Secondo gli archivi francesi del Service historique de la Défense, i rapporti diplomatici tra Francia e Spagna nel periodo 1931-1936 testimoniano come le potenze europee considerassero questo territorio come “un insieme di possessioni sulla costa occidentale d’Africa”, ignorando completamente l’esistenza di strutture politiche preesistenti. Tuttavia, i documenti d’archivio rivelano che i saharawi possedevano già – come si è detto – un sofisticato sistema di governo tribale basato sul Consiglio dei Quaranta, che gestiva le questioni territoriali, commerciali e di giustizia molto prima dell’arrivo degli europei.

L’arrivo dei conquistatori, la spartizione dell’Africa e l’inizio dell’incubo coloniale

Il destino del popolo saharawi cambiò radicalmente nel 1884, quando le potenze europee si riunirono a Berlino per spartirsi l’Africa come fosse una torta. In quella sala dove si decisero i destini di milioni di africani senza consultarli, la Spagna ottenne la sua fetta: il territorio compreso tra Capo Bojador e Capo Blanco. La Conferenza di Berlino del 1885 sancì così l’inizio di un’era di sofferenza per i saharawi, che videro la loro terra ancestrale trasformata in “Sahara Spagnolo”.

Ma i colonizzatori non immaginavano la ferocia della resistenza che avrebbero incontrato.
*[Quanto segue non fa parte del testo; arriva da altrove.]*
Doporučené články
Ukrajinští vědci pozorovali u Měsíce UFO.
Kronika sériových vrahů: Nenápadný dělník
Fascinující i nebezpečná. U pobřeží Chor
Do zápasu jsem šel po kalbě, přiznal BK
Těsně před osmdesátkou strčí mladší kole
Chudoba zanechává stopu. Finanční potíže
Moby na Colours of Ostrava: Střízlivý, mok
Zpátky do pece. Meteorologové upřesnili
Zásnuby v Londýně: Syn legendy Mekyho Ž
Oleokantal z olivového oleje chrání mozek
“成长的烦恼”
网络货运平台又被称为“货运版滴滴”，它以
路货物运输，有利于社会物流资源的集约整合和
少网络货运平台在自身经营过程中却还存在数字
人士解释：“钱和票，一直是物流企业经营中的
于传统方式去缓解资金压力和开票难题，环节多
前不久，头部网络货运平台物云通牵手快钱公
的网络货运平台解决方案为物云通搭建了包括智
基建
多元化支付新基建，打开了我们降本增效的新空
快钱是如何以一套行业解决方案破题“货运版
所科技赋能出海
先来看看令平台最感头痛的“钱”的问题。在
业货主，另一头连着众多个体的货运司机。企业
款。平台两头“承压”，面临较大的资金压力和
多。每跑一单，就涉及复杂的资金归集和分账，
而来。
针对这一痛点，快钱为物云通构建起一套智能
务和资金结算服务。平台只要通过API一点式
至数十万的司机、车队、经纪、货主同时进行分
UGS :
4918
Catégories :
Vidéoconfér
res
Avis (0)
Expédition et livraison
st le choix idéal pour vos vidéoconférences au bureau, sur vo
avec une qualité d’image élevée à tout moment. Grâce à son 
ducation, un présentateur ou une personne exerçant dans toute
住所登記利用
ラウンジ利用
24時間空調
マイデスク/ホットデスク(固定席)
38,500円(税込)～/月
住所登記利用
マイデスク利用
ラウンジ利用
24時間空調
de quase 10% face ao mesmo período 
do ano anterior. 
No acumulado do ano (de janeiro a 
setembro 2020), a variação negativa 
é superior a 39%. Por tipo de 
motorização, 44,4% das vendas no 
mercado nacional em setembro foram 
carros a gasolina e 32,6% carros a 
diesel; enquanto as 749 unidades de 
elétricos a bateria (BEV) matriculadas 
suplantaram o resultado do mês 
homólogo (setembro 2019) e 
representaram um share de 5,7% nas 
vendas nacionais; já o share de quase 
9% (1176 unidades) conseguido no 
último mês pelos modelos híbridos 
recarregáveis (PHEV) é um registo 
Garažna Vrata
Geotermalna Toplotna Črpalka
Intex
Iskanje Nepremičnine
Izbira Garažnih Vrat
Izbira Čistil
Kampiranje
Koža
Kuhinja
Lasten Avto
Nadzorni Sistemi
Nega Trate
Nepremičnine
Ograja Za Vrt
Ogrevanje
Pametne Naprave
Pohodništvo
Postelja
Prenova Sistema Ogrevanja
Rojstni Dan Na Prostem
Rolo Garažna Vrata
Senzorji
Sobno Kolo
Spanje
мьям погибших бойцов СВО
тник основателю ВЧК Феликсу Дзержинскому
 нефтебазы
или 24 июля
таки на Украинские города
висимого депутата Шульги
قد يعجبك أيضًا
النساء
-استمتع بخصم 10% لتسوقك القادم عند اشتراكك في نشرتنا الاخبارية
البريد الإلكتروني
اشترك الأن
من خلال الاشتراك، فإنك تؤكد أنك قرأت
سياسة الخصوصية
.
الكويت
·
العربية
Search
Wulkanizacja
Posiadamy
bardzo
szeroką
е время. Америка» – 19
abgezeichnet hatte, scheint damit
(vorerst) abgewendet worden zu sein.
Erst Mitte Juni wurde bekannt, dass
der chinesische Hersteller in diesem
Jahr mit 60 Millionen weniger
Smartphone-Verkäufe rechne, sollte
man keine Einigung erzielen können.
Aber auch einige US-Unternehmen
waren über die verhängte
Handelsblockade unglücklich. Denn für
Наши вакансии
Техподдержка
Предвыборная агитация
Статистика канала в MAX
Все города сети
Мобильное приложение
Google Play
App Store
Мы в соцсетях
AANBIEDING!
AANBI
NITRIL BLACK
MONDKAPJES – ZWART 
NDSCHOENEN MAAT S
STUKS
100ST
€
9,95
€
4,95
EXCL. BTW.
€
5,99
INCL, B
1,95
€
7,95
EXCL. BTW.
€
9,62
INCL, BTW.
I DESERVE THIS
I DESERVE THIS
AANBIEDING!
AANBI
Come documenta lo storico ungherese János Besenyő nella sua ricerca approfondita sul Sahara Occidentale sotto l’impero spagnolo, fin dal marzo 1884, i guerrieri saharawi attaccarono la prima guarnigione spagnola a Wadi al-Dhahab (oggi Dakhla), conquistando la base coloniale e catturando tutto ciò che conteneva. Non fu un episodio isolato: il 24 marzo 1887, quando i colonialisti ricostruirono la guarnigione, i saharawi la attaccarono nuovamente, dimostrando che non avrebbero mai accettato passivamente l’occupazione straniera.
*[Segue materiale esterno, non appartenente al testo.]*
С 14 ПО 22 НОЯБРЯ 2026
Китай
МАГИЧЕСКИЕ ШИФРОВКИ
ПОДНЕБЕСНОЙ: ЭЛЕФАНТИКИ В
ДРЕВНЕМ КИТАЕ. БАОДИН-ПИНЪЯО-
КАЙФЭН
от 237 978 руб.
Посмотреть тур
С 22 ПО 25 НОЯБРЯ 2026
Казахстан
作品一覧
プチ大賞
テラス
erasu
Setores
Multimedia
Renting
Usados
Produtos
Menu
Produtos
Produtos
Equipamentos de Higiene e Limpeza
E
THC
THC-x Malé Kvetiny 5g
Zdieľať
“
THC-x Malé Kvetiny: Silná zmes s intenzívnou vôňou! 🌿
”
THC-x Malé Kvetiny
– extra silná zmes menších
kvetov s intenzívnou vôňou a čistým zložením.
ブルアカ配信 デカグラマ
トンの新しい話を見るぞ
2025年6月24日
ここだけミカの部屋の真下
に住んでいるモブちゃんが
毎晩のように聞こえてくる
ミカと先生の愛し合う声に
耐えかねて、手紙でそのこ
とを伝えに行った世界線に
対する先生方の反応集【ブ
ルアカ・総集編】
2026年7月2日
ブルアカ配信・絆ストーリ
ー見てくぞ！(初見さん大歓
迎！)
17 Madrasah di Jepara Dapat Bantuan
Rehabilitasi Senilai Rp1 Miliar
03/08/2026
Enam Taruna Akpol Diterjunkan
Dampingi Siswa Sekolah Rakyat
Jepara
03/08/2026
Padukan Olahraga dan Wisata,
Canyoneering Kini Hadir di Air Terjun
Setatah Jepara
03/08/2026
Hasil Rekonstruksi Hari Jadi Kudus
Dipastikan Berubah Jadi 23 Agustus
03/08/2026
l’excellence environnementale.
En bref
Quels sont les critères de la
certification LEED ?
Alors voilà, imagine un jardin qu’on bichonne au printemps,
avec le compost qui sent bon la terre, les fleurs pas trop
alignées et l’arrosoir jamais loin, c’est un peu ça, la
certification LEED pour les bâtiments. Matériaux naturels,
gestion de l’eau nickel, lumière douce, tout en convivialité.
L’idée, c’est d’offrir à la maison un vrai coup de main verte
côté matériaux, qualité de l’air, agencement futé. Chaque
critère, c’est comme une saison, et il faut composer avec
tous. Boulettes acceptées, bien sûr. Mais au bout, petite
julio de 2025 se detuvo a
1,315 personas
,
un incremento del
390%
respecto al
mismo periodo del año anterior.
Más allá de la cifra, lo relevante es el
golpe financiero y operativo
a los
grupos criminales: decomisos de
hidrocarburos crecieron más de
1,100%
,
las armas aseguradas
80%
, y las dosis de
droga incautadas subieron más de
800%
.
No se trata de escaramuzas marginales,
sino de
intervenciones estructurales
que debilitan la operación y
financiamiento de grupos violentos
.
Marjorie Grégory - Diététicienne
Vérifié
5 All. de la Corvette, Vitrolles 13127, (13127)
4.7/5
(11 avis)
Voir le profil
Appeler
Gli archivi spagnoli del periodo rivelano che, fin dall’inizio della penetrazione europea, i saharawi organizzarono questa resistenza sistematica. La documentazione dell’Università di Murcia, nella sua analisi della colonizzazione tardiva spagnola (1885-1975), “España en el Sáhara Occidental”, riporta che passarono 48 anni prima che la Spagna riuscisse ad iniziare l’occupazione effettiva dell’insieme del territorio sahariano. Questo lungo periodo di resistenza testimonia la determinazione e l’organizzazione del popolo saharawi.

La resistenza saharawi tra il 1908 e il 1934 divenne leggendaria. Secondo i rapporti militari francesi conservati negli archivi nazionali, dal marzo al settembre 1908, si registrarono 125 battaglie che costarono la vita a 200 francesi, tra cui tre ufficiali e cinque sottufficiali. Il 10 gennaio 1913, in quello che rimane uno degli episodi più gloriosi della resistenza saharawi, i guerrieri attaccarono la guarnigione francese ad al-Bayrat, uccidendo 55 francesi e catturando 105 fucili, ventimila casse di munizioni e cinquecento cammelli, al costo di 14 martiri saharawi.
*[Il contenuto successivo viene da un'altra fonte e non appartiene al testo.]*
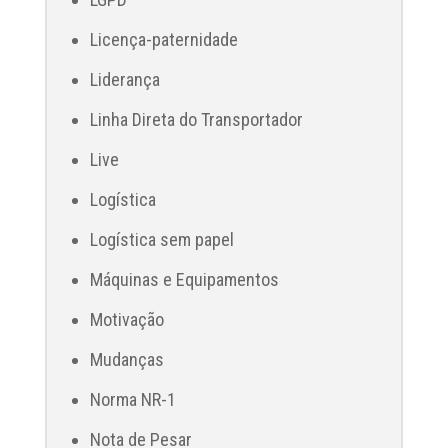
Licença-paternidade
Liderança
Linha Direta do Transportador
Live
Logística
Logística sem papel
Máquinas e Equipamentos
Motivação
Mudanças
Norma NR-1
Nota de Pesar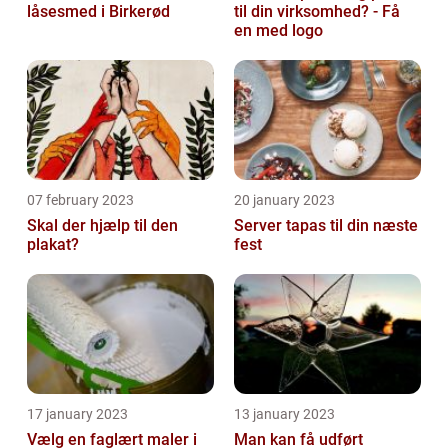
låsesmed i Birkerød
til din virksomhed? - Få
en med logo
07 february 2023
20 january 2023
Skal der hjælp til den
Server tapas til din næste
plakat?
fest
17 january 2023
13 january 2023
Vælg en faglært maler i
Man kan få udført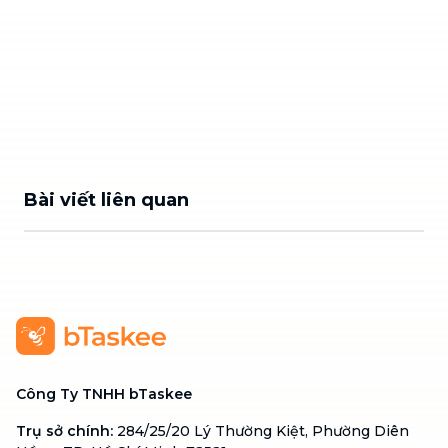
Bài viết liên quan
Công Ty TNHH bTaskee
Trụ sở chính
:
284/25/20 Lý Thường Kiệt, Phường Diên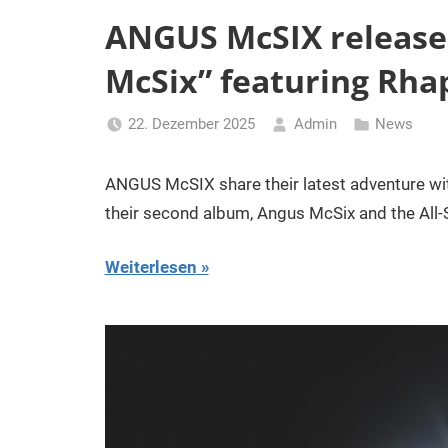
ANGUS McSIX release
McSix” featuring Rhap
22. Dezember 2025
Admin
News
ANGUS McSIX share their latest adventure wit
their second album, Angus McSix and the All-S
Weiterlesen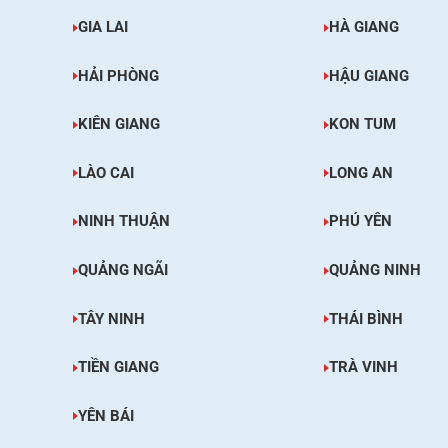
GIA LAI
HÀ GIANG
HẢI PHÒNG
HẬU GIANG
KIÊN GIANG
KON TUM
LÀO CAI
LONG AN
NINH THUẬN
PHÚ YÊN
QUẢNG NGÃI
QUẢNG NINH
TÂY NINH
THÁI BÌNH
TIỀN GIANG
TRÀ VINH
YÊN BÁI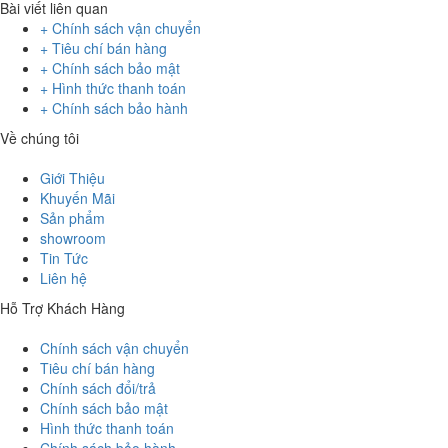
Bài viết liên quan
+ Chính sách vận chuyển
+ Tiêu chí bán hàng
+ Chính sách bảo mật
+ Hình thức thanh toán
+ Chính sách bảo hành
Về chúng tôi
Giới Thiệu
Khuyến Mãi
Sản phẩm
showroom
Tin Tức
Liên hệ
Hỗ Trợ Khách Hàng
Chính sách vận chuyển
Tiêu chí bán hàng
Chính sách đổi/trả
Chính sách bảo mật
Hình thức thanh toán
Chính sách bảo hành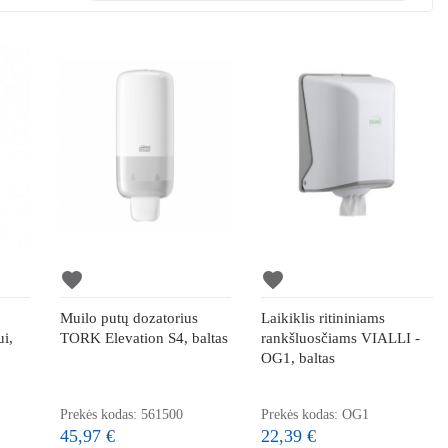
favorite
favorite
Muilo putų dozatorius
Laikiklis ritininiams
ui,
TORK Elevation S4, baltas
rankšluosčiams VIALLI -
OG1, baltas
Prekės kodas: 561500
Prekės kodas: OG1
45,97 €
22,39 €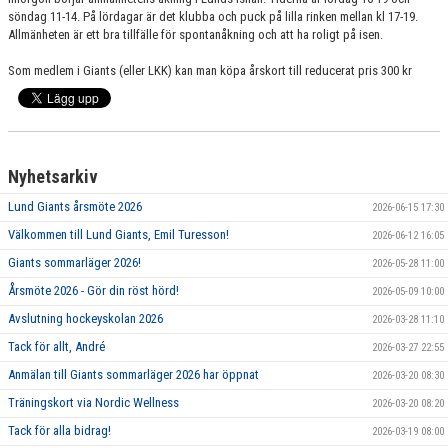
söndag 11-14. På lördagar är det klubba och puck på lilla rinken mellan kl 17-19.
SPONSORER
Allmänheten är ett bra tillfälle för spontanåkning och att ha roligt på isen.
MEDLEMSKAP
Som medlem i Giants (eller LKK) kan man köpa årskort till reducerat pris 300 kr
DOKUMENT/LÄNKAR
LUND GIANTS RÖDA TRÅD
Nyhetsarkiv
KONTAKTA OSS
Lund Giants årsmöte 2026
2026-06-15 17:30
Välkommen till Lund Giants, Emil Turesson!
2026-06-12 16:05
BOKNING
Giants sommarläger 2026!
2026-05-28 11:00
Årsmöte 2026 - Gör din röst hörd!
2026-05-09 10:00
Avslutning hockeyskolan 2026
2026-03-28 11:10
Tack för allt, André
2026-03-27 22:55
Anmälan till Giants sommarläger 2026 har öppnat
2026-03-20 08:30
Träningskort via Nordic Wellness
2026-03-20 08:20
Tack för alla bidrag!
2026-03-19 08:00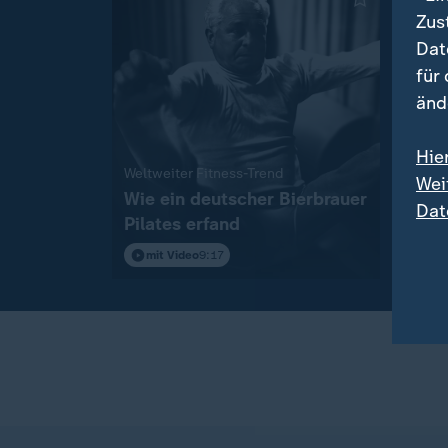
Zus
Dat
für
änd
Hie
:
Weltweiter Fitness-Trend
Interv
Wei
Wie ein deutscher Bierbrauer
So vie
Dat
Pilates erfand
"Sch
Hitz
mit Video
9:17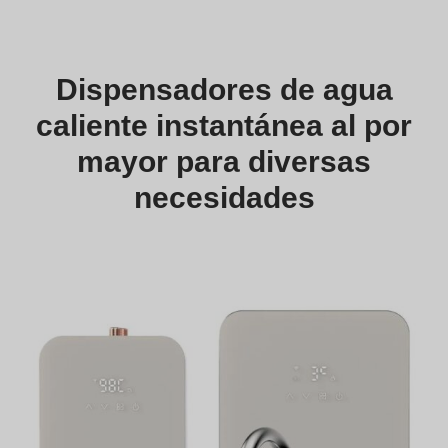
Dispensadores de agua
caliente instantánea al por
mayor para diversas
necesidades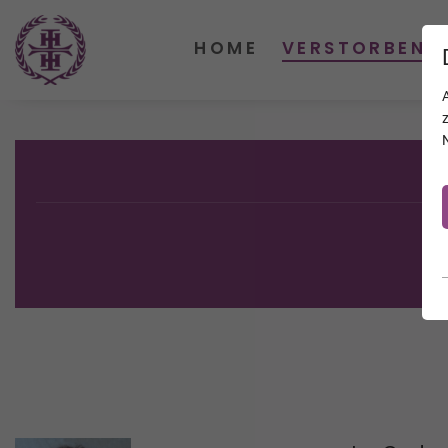
HOME
VERSTORBENE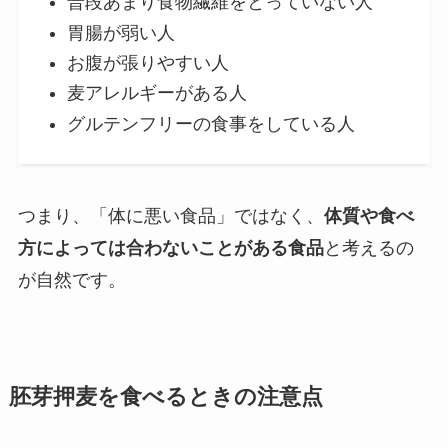
普段あまり食物繊維をとっていない人
胃腸が弱い人
お腹が張りやすい人
麦アレルギーがある人
グルテンフリーの食事をしている人
つまり、「体に悪い食品」ではなく、
体質や食べ
方によっては合わないことがある食品
と考えるの
が自然です。
胚芽押麦を食べるときの注意点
Il colonialismo europeo rispose con una violenza inaudita. L’Operazione Écosseflon del 1958 rappresentò uno dei momenti più bui: un bombardamento aereo massiccio condotto congiuntamente da Francia e Spagna con 9.000 soldati spagnoli e 5.000 francesi, che uccise migliaia di cammelli saharawi – quell’anno fu chiamato “am al-hajm” (l’anno dell’attacco) – e rese i pascoli inutilizzabili, costringendo molti saharawi a trasferirsi nelle città come parte di una politica deliberata di controllo della popolazione.

Vivere sotto il giogo: la trasformazione forzata di una società nomade

La vita sotto il colonialismo spagnolo divenne una continua negoziazione tra il sopravvivere e il tentativo di preservare la dignità. Dal 1958, nell’ambito del cosiddetto “secondo colonialismo”, la pressione sui modi di vita tradizionali saharawi si intensificò drammaticamente. Come documenta la ricerca franco-spagnola sui “últimas revelaciones de los archivos franceses”, gli spagnoli implementarono politiche di urbanizzazione forzata attraverso la strategia della “terra bruciata”, che mirava a costringere gli abitanti del badiya (deserto) a stabilirsi nelle città per controllarli meglio.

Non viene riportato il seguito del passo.